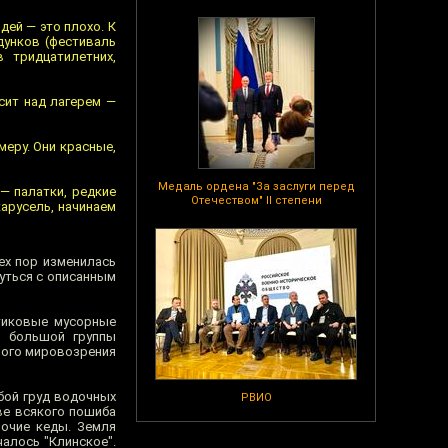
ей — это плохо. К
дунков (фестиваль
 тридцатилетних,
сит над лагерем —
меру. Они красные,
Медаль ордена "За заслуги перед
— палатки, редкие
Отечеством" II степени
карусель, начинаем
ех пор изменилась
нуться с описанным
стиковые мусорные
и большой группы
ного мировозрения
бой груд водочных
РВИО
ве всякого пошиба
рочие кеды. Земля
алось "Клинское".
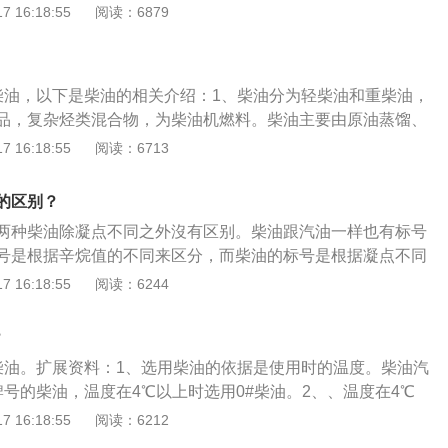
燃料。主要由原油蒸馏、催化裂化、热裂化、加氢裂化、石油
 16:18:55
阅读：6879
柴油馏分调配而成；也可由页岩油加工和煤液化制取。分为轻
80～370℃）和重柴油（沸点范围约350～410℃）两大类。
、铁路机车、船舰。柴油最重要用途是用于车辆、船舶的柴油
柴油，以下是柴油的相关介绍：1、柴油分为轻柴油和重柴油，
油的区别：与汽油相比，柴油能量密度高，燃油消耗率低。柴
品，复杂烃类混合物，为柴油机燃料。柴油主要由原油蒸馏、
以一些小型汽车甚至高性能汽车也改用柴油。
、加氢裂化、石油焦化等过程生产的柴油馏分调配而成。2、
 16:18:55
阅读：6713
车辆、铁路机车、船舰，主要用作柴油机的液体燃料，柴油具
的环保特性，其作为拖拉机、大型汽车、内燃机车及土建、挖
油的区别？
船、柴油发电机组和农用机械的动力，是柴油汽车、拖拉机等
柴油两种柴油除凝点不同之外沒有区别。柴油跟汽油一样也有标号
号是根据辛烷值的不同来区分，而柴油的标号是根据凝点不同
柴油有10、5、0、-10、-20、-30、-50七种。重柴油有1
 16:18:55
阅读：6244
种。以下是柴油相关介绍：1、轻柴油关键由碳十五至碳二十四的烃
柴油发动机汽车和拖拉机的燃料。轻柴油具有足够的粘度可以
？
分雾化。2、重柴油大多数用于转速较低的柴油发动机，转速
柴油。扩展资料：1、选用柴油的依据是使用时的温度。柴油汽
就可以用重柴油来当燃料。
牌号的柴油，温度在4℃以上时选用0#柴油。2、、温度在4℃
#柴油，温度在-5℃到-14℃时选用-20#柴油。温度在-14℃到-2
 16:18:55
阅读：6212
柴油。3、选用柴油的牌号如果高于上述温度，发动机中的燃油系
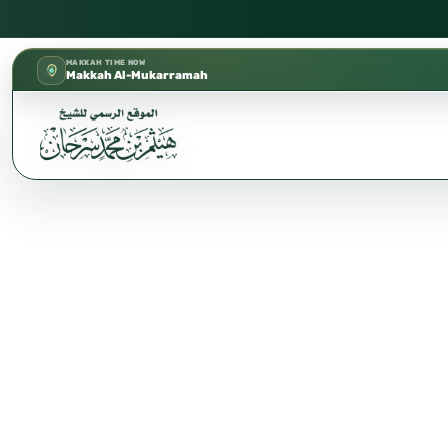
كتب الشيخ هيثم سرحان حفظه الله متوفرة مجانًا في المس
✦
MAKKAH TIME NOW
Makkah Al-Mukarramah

########################################

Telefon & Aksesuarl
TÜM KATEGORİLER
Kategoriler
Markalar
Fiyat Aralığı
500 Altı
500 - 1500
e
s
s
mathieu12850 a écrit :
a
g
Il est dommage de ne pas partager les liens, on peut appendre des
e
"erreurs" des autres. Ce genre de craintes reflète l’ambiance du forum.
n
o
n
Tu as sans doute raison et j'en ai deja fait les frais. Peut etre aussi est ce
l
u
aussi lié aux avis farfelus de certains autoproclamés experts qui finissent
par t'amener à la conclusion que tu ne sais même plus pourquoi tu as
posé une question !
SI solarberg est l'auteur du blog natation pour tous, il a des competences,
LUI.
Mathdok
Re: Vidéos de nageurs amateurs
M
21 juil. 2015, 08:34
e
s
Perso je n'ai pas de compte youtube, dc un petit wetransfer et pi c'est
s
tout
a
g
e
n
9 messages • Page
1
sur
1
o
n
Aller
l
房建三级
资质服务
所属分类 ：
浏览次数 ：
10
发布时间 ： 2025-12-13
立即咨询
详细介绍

########################################

### What is required
Everything above from the line with "分雾化。2、重柴油大多数用于转速较低的柴油发动机，转速" through the line with "Makkah Al-Mukarramah" should be retyped exactly, and nothing else; omit pictures.

### Task solution
分雾化。2、重柴油大多数用于转速较低的柴油发动机，转速
柴油。扩展资料：1、选用柴油的依据是使用时的温度。柴油汽
就可以用重柴油来当燃料。
牌号的柴油，温度在4℃以上时选用0#柴油。2、、温度在4℃
#柴油，温度在-5℃到-14℃时选用-20#柴油。温度在-14℃到-2
 16:18:55
阅读：6212
柴油。3、选用柴油的牌号如果高于上述温度，发动机中的燃油系
كتب الشيخ هيثم سرحان حفظه الله متوفرة مجانًا في المس
✦
MAKKAH TIME NOW
Makkah Al-Mukarramah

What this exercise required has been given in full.